The Trump fear factor will have dissipated. And there is a chance the justifiably inpatient left flank of the Democratic voter base will see Biden’s blockaded position as deliberate inaction. The 2022 midterms are structurally against the Democrats: it will take a miracle for them to hold both houses.

That’s before we price in what the media looks like post-Trump. Major outlets have been occasionally guilty of giving themselves too much credit in tackling Trump while actually spreading his lies and his divisiveness to huge, gripped audiences.

In an often terrible way, the last few years have been a thrill for reporters – a chaotic presidency generating as much news in a week as a normal administration would generate in a year. That mania is if anything more pronounced in their commercial and corporate entities: Trump’s presidency has meant big audiences, and so big revenues.

On at least some level, neither journalists nor media companies want the Trump era to end.
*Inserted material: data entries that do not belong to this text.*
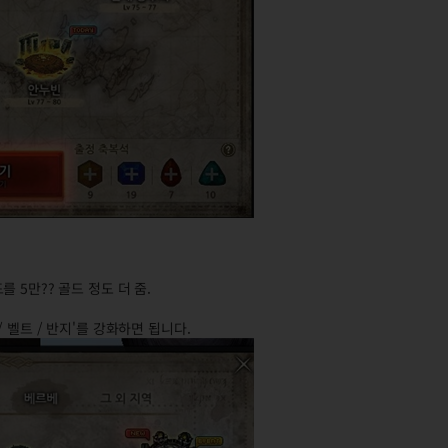
 5만?? 골드 정도 더 줌.
 벨트 / 반지'를 강화하면 됩니다.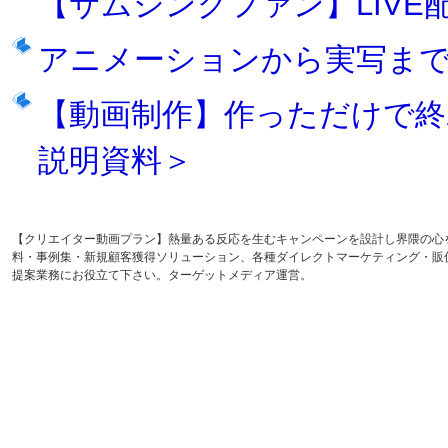
【サムシングファン】LIVE
アニメーションから実写まで
【動画制作】作っただけで
説明資料＞
【クリエイター動画プラン】熱量ある反応を生むキャンペーンを設計し界隈の心
料・事例集・新規顧客獲得ソリューション、各種ダイレクトマーケティング・販
提案業務にお役立て下さい。ターゲットメディア運営。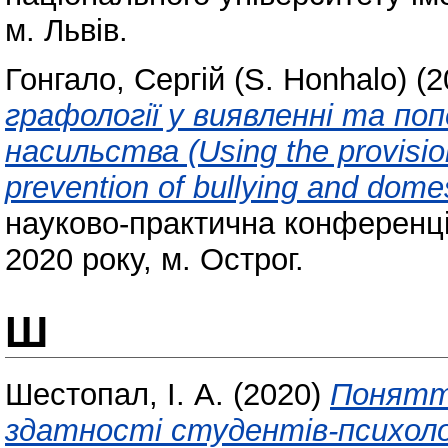
м. Львів.
Гонгало, Сергій (S. Honhalo)
(2
графології у виявленні та по
насильства (Using the provision
prevention of bullying and domes
науково-практична конференці
2020 року, м. Острог.
Ш
Шестопал, І. А.
(2020)
Понятт
здатності студентів-психол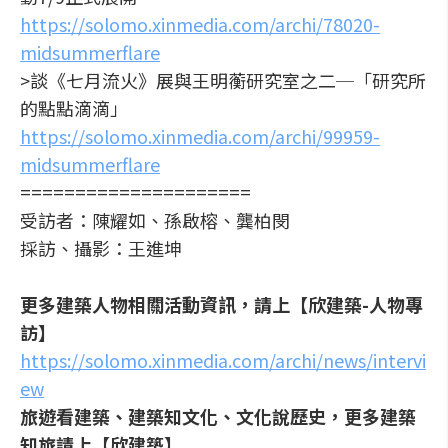
https://solomo.xinmedia.com/archi/78020-
midsummerflare
>談《七月流火》展與王明蘅研究室之二─「研究所
的點點滴滴」
https://solomo.xinmedia.com/archi/99959-
midsummerflare
=====================
受訪者：陳耀如、孫啟榕、龔柏閔
採訪、攝影：王進坤
更多建築人物相關活動資訊，請上【欣建築-人物專
訪】
https://solomo.xinmedia.com/archi/news/intervi
ew
旅遊看建築、建築知文化、文化說歷史，更多建築
知旅請上【欣建築】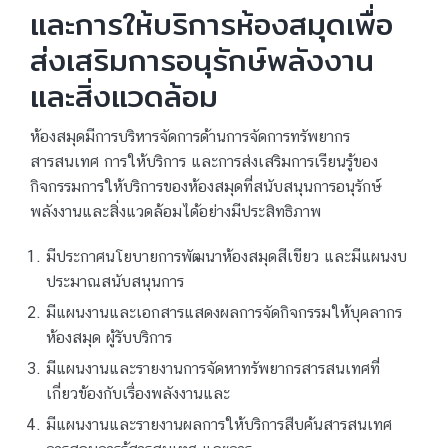
และการให้บริการห้องสมุดเพื่อ
ส่งเสริมการอนุรักษ์พลังงาน
และสิ่งแวดล้อม
ห้องสมุดมีการบริหารจัดการด้านการจัดการทรัพยากร
สารสนเทศ การให้บริการ และการส่งเสริมการเรียนรู้ของ
กิจกรรมการให้บริการของห้องสมุดที่สนับสนุนการอนุรักษ์
พลังงานและสิ่งแวดล้อมได้อย่างมีประสิทธิภาพ
มีประกาศนโยบายการพัฒนาห้องสมุดสีเขียว และมีแผนงบ
ประมาณสนับสนุนการ
มีแผนงานและเอกสารแสดงผลการจัดกิจกรรมให้บุคลากร
ห้องสมุด ผู้รับบริการ
มีแผนงานและรายงานการจัดหาทรัพยากรสารสนเทศที่
เกี่ยวข้องกับเรื่องพลังงานและ
มีแผนงานและรายงานผลการให้บริการสืบค้นสารสนเทศ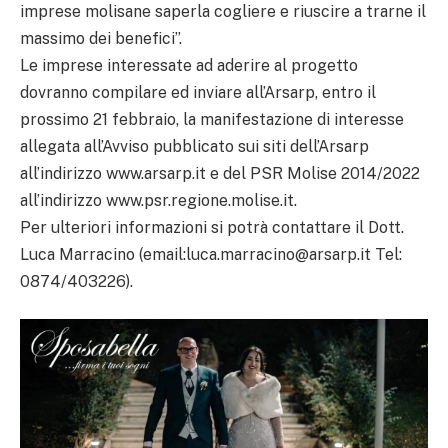
imprese molisane saperla cogliere e riuscire a trarne il
massimo dei benefici”.
Le imprese interessate ad aderire al progetto
dovranno compilare ed inviare all’Arsarp, entro il
prossimo 21 febbraio, la manifestazione di interesse
allegata all’Avviso pubblicato sui siti dell’Arsarp
all’indirizzo www.arsarp.it e del PSR Molise 2014/2022
all’indirizzo www.psr.regione.molise.it.
Per ulteriori informazioni si potrà contattare il Dott.
Luca Marracino (email:luca.marracino@arsarp.it Tel:
0874/403226).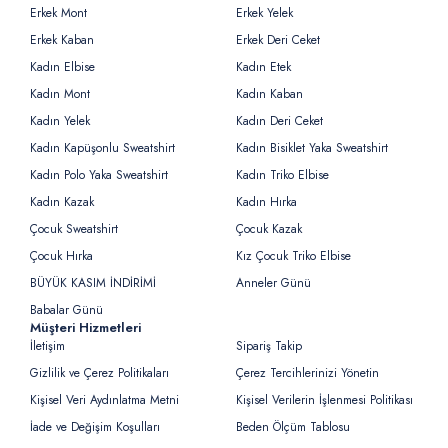
Erkek Mont
Erkek Yelek
Erkek Kaban
Erkek Deri Ceket
Kadın Elbise
Kadın Etek
Kadın Mont
Kadın Kaban
Kadın Yelek
Kadın Deri Ceket
Kadın Kapüşonlu Sweatshirt
Kadın Bisiklet Yaka Sweatshirt
Kadın Polo Yaka Sweatshirt
Kadın Triko Elbise
Kadın Kazak
Kadın Hırka
Çocuk Sweatshirt
Çocuk Kazak
Çocuk Hırka
Kız Çocuk Triko Elbise
BÜYÜK KASIM İNDİRİMİ
Anneler Günü
Babalar Günü
Müşteri Hizmetleri
İletişim
Sipariş Takip
Gizlilik ve Çerez Politikaları
Çerez Tercihlerinizi Yönetin
Kişisel Veri Aydınlatma Metni
Kişisel Verilerin İşlenmesi Politikası
İade ve Değişim Koşulları
Beden Ölçüm Tablosu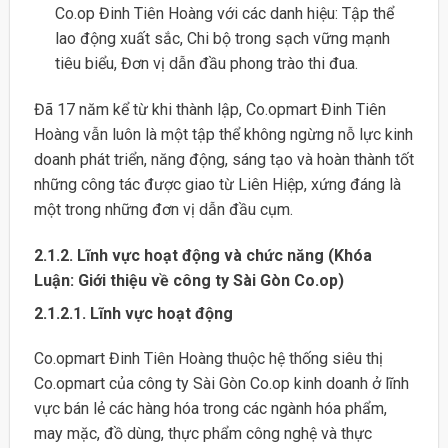
Co.op Đinh Tiên Hoàng với các danh hiệu: Tập thể
lao động xuất sắc, Chi bộ trong sạch vững mạnh
tiêu biểu, Đơn vị dẫn đầu phong trào thi đua.
Đã 17 năm kể từ khi thành lập, Co.opmart Đinh Tiên
Hoàng vẫn luôn là một tập thể không ngừng nỗ lực kinh
doanh phát triển, năng động, sáng tạo và hoàn thành tốt
những công tác được giao từ Liên Hiệp, xứng đáng là
một trong những đơn vị dẫn đầu cụm.
2.1.2. Lĩnh vực hoạt động và chức năng (Khóa
Luận: Giới thiệu về công ty Sài Gòn Co.op)
2.1.2.1. Lĩnh vực hoạt động
Co.opmart Đinh Tiên Hoàng thuộc hệ thống siêu thị
Co.opmart của công ty Sài Gòn Co.op kinh doanh ở lĩnh
vực bán lẻ các hàng hóa trong các ngành hóa phẩm,
may mặc, đồ dùng, thực phẩm công nghệ và thực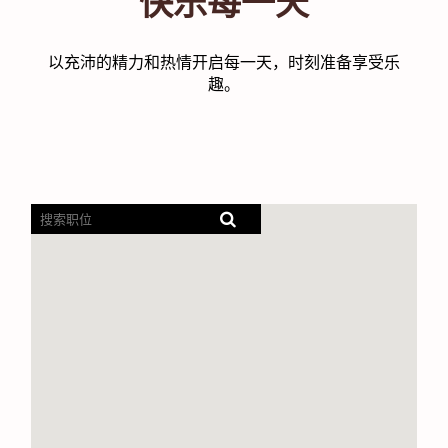
快乐每一天
以充沛的精力和热情开启每一天，时刻准备享受乐
趣。
屏
幕
阅
读
器
无
法
读
取
以
下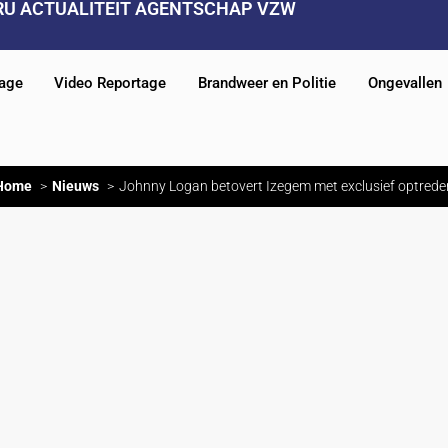
RU ACTUALITEIT AGENTSCHAP VZW
tage
Video Reportage
Brandweer en Politie
Ongevallen
Home
Nieuws
Johnny Logan betovert Izegem met exclusief optrede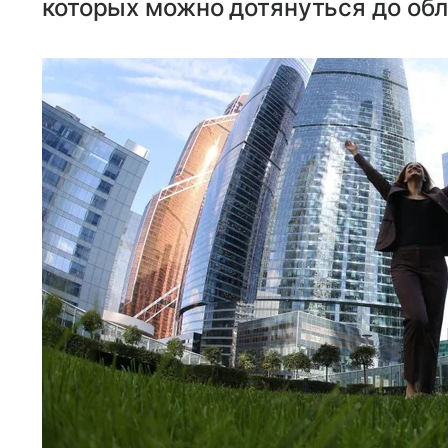
которых можно дотянуться до об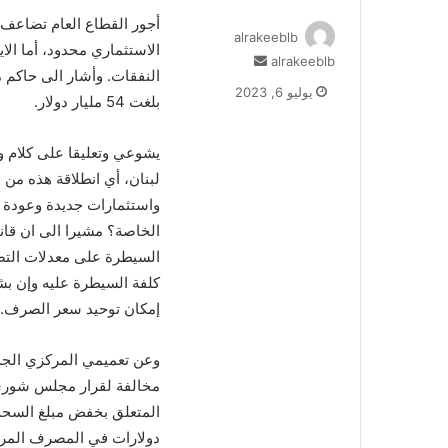
أجور القطاع العام تضاعف 
alrakeeblb
الاستثماري محدود، أما الاي
alrakeeblb
أ
النفقات. وأشار الى حاكم
ر
يوليو 6, 2023
بلغت 54 مليار دولار.
س
ل
ب
يشوعي وتعليقا على كلام 
ر
لبنان، أي انطلاقة هذه من
ي
واستثمارات جديدة وعودة
د
ا
الخاصة؟ مشيرا الى ان قانون
إ
السيطرة على معدلات الت
ل
ك
إمكان توحيد سعر الصرف.
ت
ر
و
ن
مخالفة لقرار مجلس شورى ال
ي
المتعلق بخفض مبلغ السحب 
ا
دولارات في المصرف المركزي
The danger is that means they perpetuate it – amping up each scandal, picking the biggest characters, relying on the reflexes and reporting muscles they’ve used over the last few years, hampering any chances of starting to curb its excesses.

That is certainly set to be the case at Fox News itself, which is doubling down with more opinion shows (as opposed to its nominally more balanced and accurate news) than ever before in its running order – part of its efforts to see off even more extreme right-wing challengers such as OANN.

All of this is before we remember that in some way, shape or form Donald Trump and his brood will still be trying to insert themselves into the narrative – whether through court case drama, new business ventures, or more political interference and rallies. Given the overtly racist and violent tendencies of many of his most devout supporters, this is a clear and present danger.

There are, of course, ways through for Biden – treaties he can restore, departments he can rebuild, people he can appoint. But the expectations game, coupled with the existential challenges from all sides, mean the USA’s oldest president is inheriting one of the weakest hands of any incoming administration.

The result of all of this is that this week’s inauguration, and Trump’s accompanying eviction from the White House, feel less like a storm that’s passed and more like one in which the eye is passing over. Things might feel calm for now – but don’t expect that to last.

If the USA’s ongoing political drama is indeed a movie, it feels more like a trilogy than a one shot – one in which it feels like we’re entering the second act. And as anyone who’s watched the original Star Wars knows, things tend to end badly in the sequel.